Data excerpts
____________

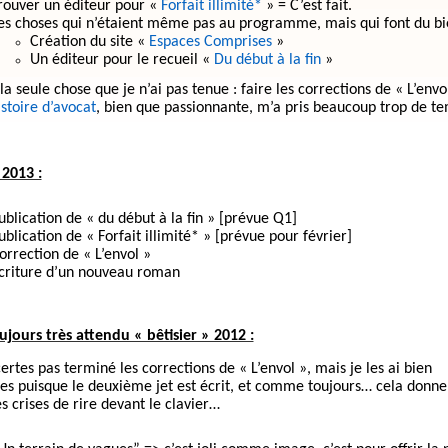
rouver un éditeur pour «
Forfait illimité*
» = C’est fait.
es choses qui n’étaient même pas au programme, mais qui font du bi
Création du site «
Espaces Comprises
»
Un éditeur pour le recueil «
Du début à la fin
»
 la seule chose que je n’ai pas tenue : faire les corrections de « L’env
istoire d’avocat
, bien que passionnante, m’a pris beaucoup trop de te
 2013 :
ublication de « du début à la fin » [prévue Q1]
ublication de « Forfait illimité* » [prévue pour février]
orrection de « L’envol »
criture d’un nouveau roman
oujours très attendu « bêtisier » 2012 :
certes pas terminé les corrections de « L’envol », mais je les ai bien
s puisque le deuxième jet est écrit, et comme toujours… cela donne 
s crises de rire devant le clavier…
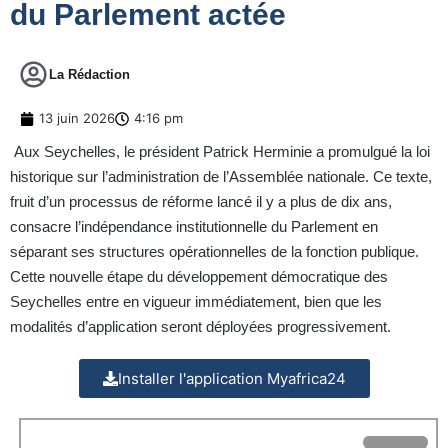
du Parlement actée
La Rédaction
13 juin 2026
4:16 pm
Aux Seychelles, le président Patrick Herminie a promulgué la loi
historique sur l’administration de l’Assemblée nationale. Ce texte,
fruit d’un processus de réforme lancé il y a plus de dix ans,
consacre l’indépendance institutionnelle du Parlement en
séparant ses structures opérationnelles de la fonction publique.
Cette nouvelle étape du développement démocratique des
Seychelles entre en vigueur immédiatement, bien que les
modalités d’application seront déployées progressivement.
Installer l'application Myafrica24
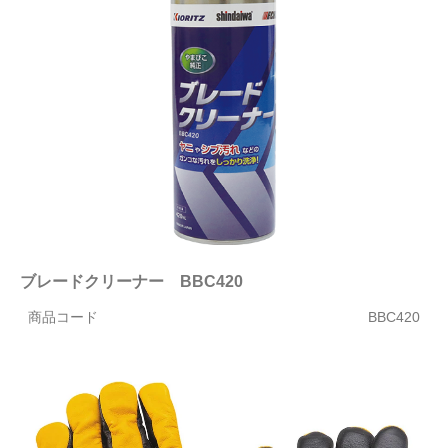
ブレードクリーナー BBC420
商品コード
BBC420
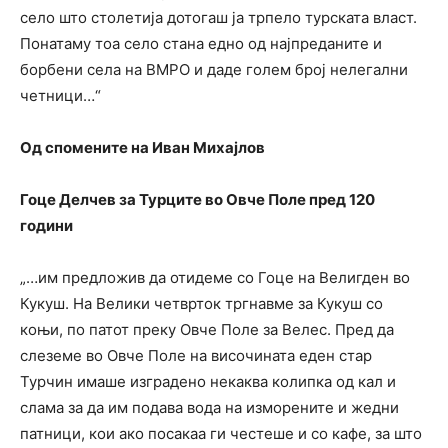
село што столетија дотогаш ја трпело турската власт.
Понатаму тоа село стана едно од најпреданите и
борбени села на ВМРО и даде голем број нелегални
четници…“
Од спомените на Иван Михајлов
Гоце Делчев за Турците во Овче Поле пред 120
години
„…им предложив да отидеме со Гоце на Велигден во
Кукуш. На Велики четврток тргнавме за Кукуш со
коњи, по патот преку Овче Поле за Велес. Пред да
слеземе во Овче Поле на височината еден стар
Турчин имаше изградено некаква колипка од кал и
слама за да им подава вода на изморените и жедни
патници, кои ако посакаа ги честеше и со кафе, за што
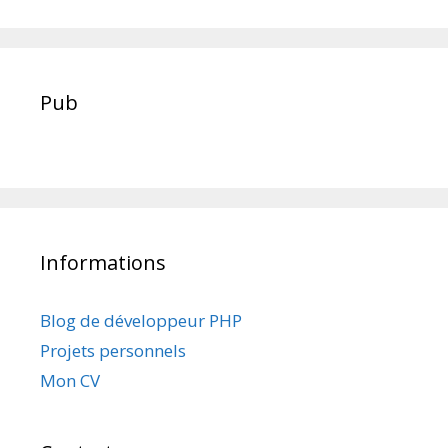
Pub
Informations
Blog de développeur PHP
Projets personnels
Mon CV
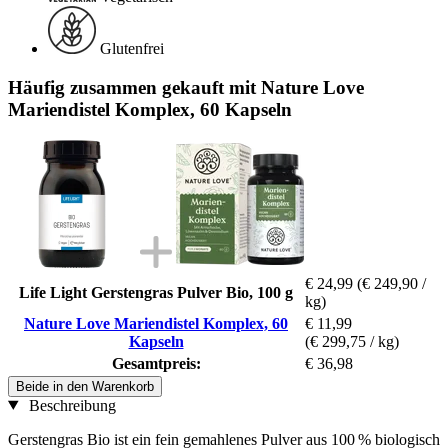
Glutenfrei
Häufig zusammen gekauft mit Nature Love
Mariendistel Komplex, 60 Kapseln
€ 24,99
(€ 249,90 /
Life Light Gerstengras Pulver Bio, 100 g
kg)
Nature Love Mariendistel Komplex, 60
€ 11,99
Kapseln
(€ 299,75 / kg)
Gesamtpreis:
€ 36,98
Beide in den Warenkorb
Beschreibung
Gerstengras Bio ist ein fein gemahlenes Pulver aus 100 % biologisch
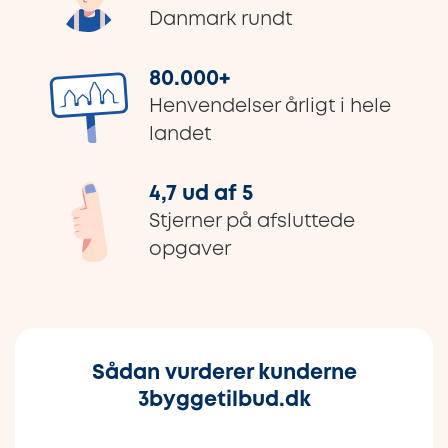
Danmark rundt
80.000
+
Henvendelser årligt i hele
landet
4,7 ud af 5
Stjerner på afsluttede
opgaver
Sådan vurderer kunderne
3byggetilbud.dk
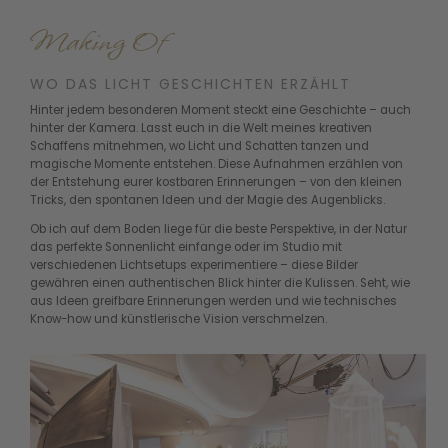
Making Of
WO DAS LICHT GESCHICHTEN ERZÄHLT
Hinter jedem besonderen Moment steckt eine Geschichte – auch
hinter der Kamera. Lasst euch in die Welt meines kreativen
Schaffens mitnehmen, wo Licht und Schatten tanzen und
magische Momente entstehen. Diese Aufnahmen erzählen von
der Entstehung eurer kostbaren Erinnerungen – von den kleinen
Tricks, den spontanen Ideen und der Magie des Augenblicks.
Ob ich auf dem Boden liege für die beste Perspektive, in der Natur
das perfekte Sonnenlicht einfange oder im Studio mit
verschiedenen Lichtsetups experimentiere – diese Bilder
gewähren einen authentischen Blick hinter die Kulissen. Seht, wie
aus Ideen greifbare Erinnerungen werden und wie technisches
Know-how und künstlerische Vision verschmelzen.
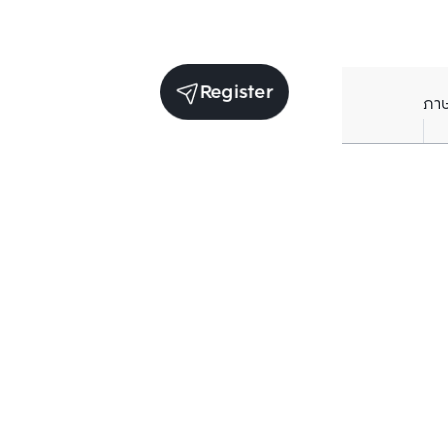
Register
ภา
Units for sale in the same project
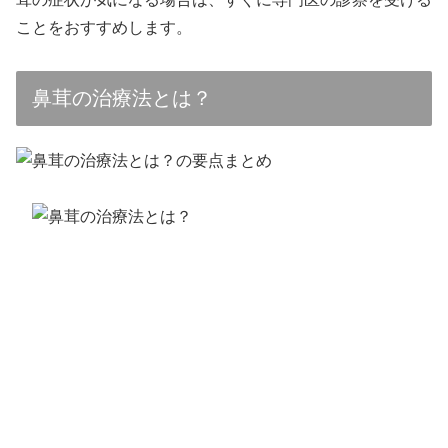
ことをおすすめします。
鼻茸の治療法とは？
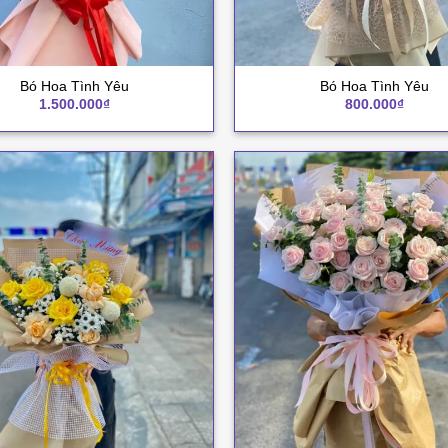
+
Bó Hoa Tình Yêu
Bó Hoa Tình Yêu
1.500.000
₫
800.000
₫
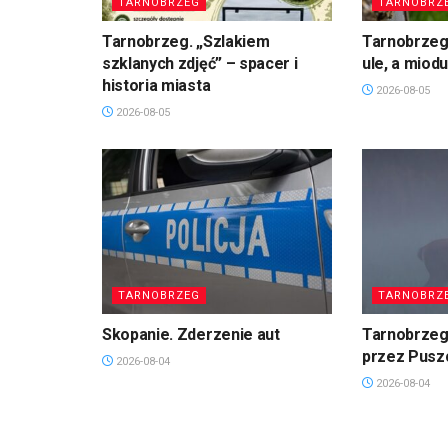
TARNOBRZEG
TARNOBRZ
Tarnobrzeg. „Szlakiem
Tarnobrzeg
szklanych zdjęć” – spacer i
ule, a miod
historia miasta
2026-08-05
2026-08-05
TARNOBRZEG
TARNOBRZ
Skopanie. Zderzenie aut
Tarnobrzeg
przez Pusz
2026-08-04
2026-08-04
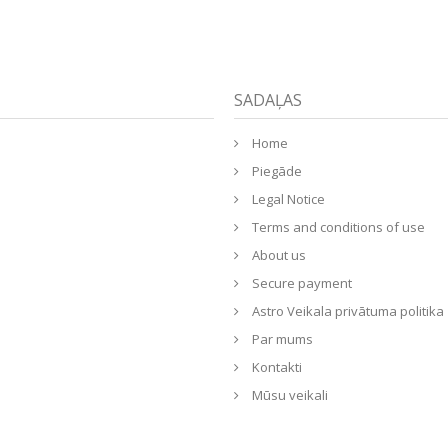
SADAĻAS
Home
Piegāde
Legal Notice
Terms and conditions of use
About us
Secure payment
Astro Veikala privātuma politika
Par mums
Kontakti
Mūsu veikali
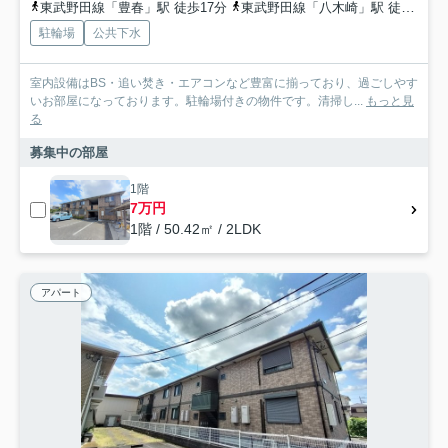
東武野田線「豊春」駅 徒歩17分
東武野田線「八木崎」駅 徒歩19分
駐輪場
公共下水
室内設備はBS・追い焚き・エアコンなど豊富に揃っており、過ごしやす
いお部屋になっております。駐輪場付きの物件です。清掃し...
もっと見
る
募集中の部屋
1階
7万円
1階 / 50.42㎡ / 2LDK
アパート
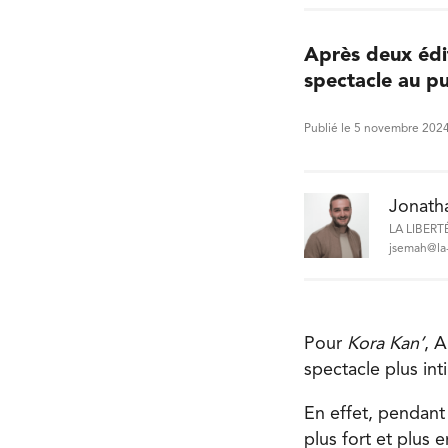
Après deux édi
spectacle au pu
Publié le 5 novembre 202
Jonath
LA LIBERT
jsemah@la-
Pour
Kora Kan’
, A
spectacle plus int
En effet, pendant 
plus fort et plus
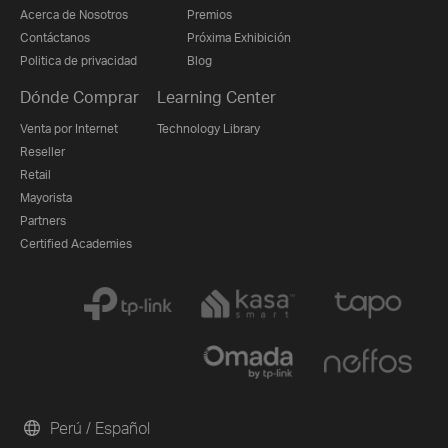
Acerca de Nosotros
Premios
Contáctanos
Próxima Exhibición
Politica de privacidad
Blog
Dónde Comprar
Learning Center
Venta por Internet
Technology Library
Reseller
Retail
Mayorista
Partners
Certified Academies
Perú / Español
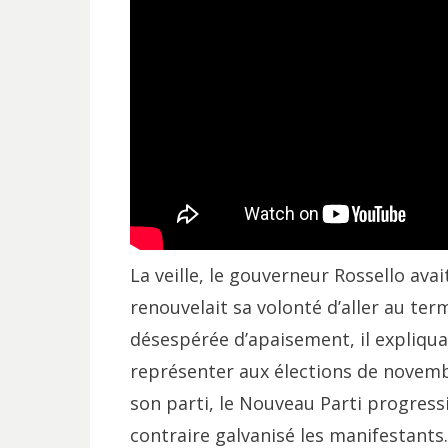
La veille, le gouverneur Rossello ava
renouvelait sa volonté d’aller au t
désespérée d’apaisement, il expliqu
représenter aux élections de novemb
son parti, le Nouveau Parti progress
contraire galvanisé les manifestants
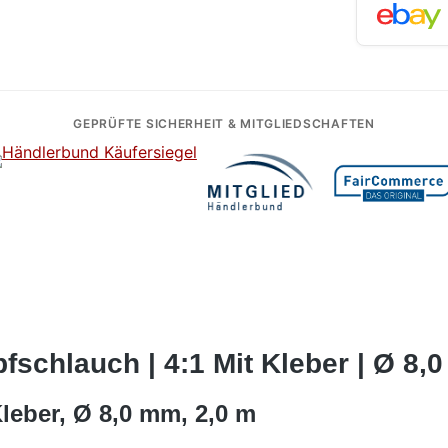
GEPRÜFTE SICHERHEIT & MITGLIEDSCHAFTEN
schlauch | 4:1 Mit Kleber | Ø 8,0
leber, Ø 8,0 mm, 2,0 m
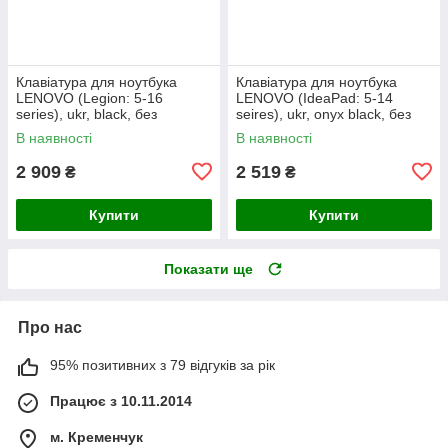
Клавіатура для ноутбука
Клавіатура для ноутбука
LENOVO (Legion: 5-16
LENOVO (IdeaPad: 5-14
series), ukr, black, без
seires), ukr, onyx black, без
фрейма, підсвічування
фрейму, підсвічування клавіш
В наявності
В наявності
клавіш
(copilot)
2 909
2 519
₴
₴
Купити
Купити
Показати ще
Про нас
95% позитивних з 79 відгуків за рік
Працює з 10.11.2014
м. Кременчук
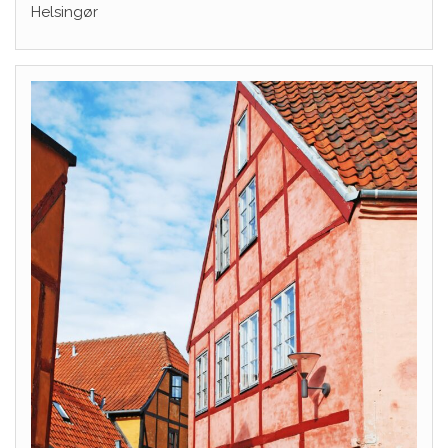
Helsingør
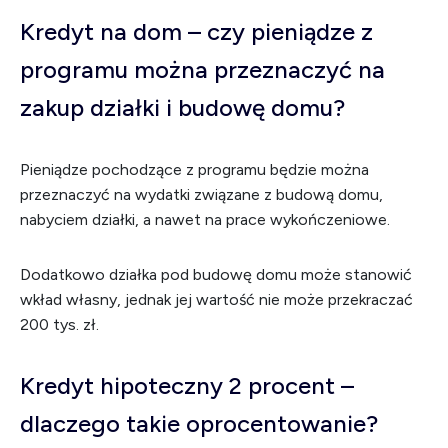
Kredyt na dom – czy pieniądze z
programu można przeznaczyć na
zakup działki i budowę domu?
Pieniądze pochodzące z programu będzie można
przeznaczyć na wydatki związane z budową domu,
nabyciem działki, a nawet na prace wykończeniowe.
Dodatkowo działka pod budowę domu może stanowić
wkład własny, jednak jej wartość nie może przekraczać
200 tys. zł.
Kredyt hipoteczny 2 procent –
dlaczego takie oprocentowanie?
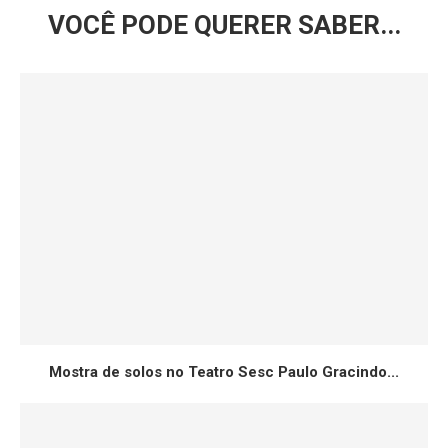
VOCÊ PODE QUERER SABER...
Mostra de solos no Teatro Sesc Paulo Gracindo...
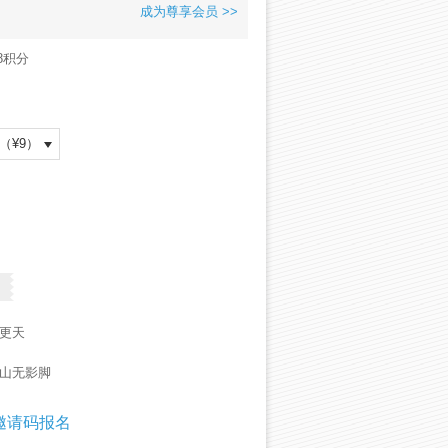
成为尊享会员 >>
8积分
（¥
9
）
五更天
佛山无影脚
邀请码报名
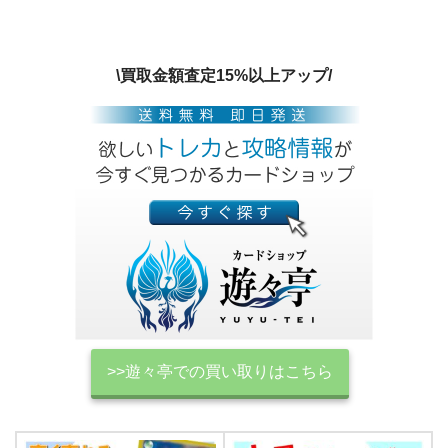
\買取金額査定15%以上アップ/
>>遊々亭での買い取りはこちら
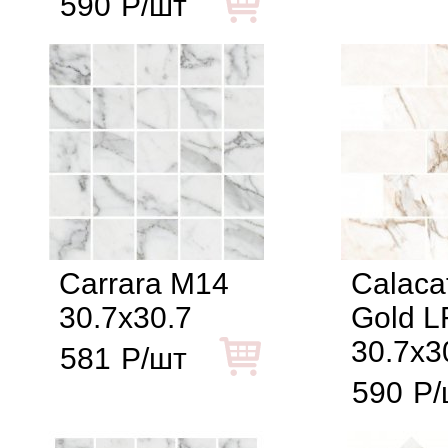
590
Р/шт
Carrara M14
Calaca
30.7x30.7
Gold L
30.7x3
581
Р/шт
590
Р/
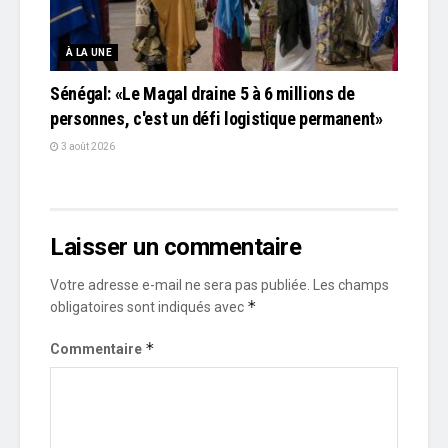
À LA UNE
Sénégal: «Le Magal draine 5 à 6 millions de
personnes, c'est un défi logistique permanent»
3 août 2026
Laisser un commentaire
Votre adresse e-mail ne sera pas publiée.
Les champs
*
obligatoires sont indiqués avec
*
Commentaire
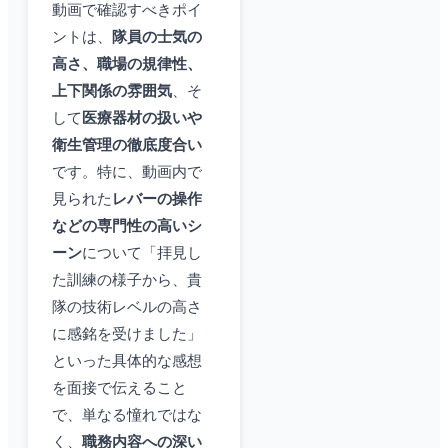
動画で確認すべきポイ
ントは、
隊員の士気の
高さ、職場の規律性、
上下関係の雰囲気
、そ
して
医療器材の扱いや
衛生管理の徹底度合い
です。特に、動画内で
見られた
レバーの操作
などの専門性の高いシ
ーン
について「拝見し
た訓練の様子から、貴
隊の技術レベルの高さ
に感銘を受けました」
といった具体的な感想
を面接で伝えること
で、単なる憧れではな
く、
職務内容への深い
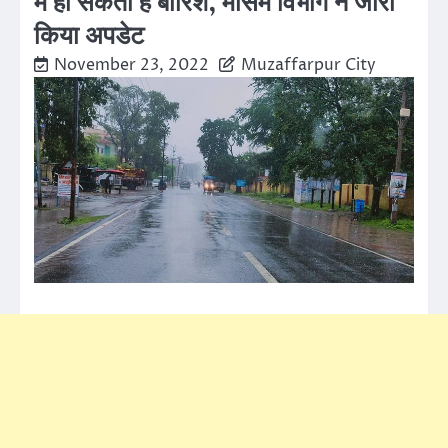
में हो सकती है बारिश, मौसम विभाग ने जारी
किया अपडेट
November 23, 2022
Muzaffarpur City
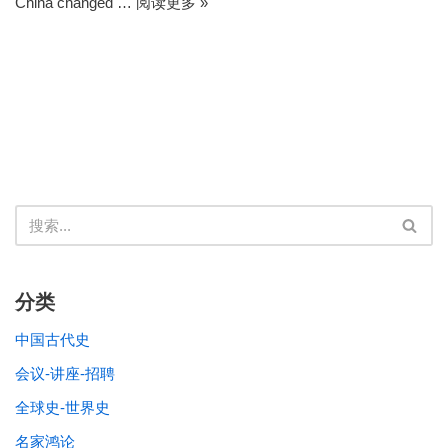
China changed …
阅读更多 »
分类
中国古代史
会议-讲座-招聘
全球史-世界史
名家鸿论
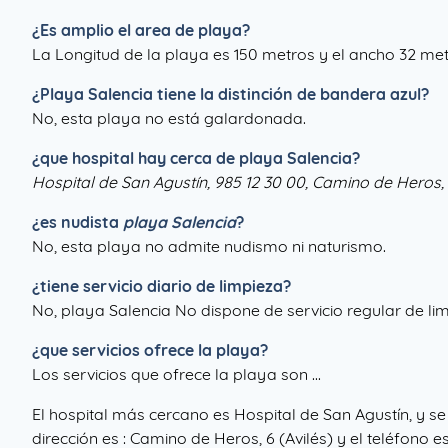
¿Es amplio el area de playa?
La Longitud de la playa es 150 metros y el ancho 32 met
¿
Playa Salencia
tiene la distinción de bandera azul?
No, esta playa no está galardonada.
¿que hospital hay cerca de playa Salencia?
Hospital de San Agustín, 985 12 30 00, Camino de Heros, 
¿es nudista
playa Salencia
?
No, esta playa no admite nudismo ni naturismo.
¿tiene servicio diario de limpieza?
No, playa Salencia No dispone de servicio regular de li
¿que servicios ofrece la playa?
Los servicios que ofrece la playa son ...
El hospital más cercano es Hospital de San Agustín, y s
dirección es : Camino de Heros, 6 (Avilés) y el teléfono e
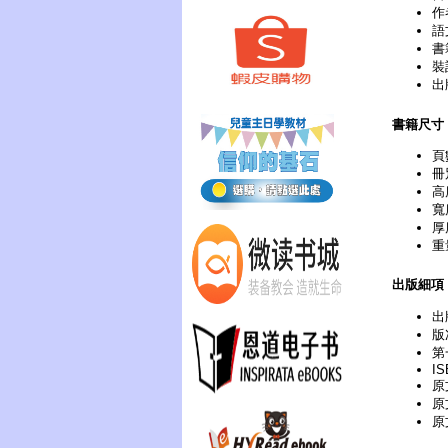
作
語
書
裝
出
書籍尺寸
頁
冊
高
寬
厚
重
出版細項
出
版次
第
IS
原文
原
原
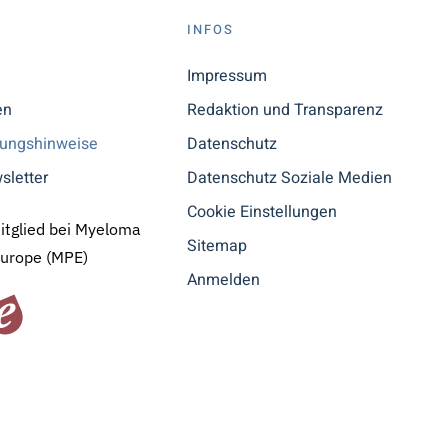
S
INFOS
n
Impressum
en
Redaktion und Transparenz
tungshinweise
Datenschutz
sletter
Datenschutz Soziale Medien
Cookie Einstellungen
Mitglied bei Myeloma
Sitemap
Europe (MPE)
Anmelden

____________

> **WORK REQUIRED**: Only the lines from the one with "No, playa Salencia" through the final line of the data should be written out, exactly and including both ends. Skip the pictures.

> **RESULT FOR THIS EXERCISE**:
No, playa Salencia No dispone de servicio regular de li
¿que servicios ofrece la playa?
Los servicios que ofrece la playa son ...
El hospital más cercano es Hospital de San Agustín, y s
dirección es : Camino de Heros, 6 (Avilés) y el teléfono e
作
語
書
裝
出
書籍尺寸
頁
冊
高
寬
厚
重
出版細項
出
版次
第
IS
原文
原
原
S
INFOS
n
Impressum
en
Redaktion und Transparenz
tungshinweise
Datenschutz
sletter
Datenschutz Soziale Medien
Cookie Einstellungen
Mitglied bei Myeloma
Sitemap
Europe (MPE)
Anmelden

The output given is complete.